## TASK INSTRUCTIONS
Scan the entries below for the word "minuut". Copy out every line in which it occurs.

(Transcribed page contents)
--------

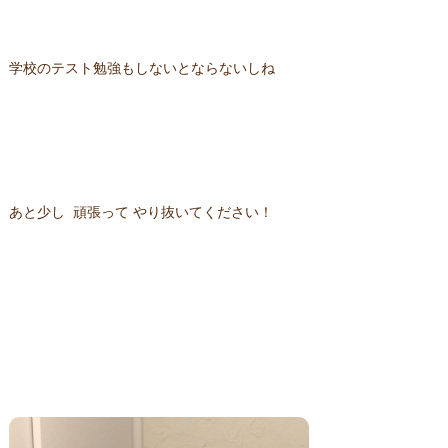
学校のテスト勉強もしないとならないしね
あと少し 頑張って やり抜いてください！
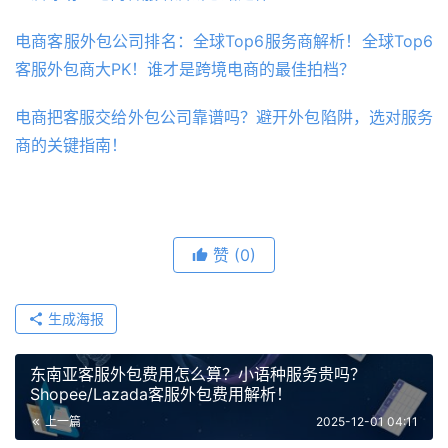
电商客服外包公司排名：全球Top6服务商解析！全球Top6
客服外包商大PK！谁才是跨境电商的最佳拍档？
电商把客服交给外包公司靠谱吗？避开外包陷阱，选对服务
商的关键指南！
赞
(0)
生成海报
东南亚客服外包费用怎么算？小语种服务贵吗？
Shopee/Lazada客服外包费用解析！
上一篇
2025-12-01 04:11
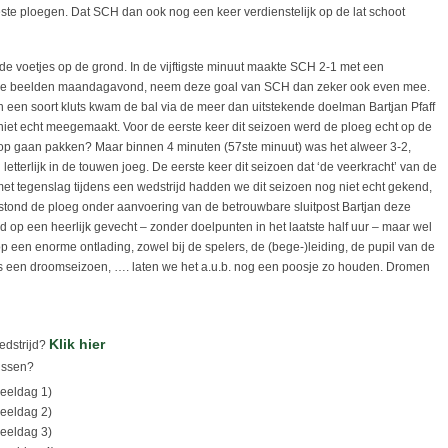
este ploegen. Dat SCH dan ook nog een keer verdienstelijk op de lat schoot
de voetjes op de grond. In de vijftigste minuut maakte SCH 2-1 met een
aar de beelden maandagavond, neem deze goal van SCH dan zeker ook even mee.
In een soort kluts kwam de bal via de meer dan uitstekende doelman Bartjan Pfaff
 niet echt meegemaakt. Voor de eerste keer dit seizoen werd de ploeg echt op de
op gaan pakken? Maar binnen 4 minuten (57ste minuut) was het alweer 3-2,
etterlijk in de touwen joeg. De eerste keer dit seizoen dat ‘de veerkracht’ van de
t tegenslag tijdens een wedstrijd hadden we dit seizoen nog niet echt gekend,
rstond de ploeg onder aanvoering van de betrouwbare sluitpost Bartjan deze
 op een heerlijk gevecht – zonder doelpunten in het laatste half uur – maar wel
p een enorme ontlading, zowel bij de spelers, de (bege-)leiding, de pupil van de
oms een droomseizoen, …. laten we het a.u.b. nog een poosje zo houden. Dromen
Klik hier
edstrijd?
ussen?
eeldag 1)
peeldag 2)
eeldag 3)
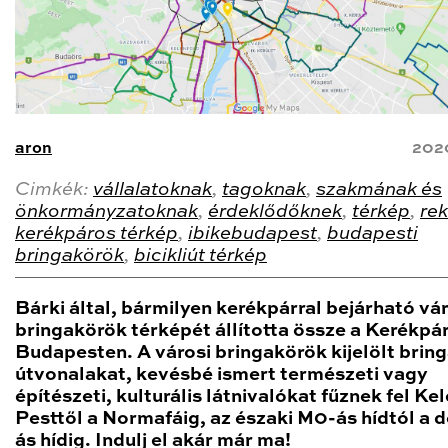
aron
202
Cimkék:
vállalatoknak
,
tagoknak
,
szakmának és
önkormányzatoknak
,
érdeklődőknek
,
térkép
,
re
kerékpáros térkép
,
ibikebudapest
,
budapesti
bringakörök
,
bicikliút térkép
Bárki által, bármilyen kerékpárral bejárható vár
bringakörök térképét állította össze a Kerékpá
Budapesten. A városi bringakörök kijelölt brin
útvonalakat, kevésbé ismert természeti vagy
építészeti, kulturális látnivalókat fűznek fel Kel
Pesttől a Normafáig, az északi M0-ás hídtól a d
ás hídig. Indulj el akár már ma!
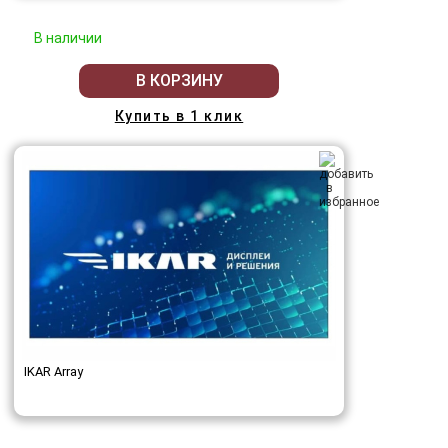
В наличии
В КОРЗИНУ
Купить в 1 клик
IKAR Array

--------

## TASK SOLUTION
de voetjes op de grond. In de vijftigste minuut maakte SCH 2-1 met een
op gaan pakken? Maar binnen 4 minuten (57ste minuut) was het alweer 3-2,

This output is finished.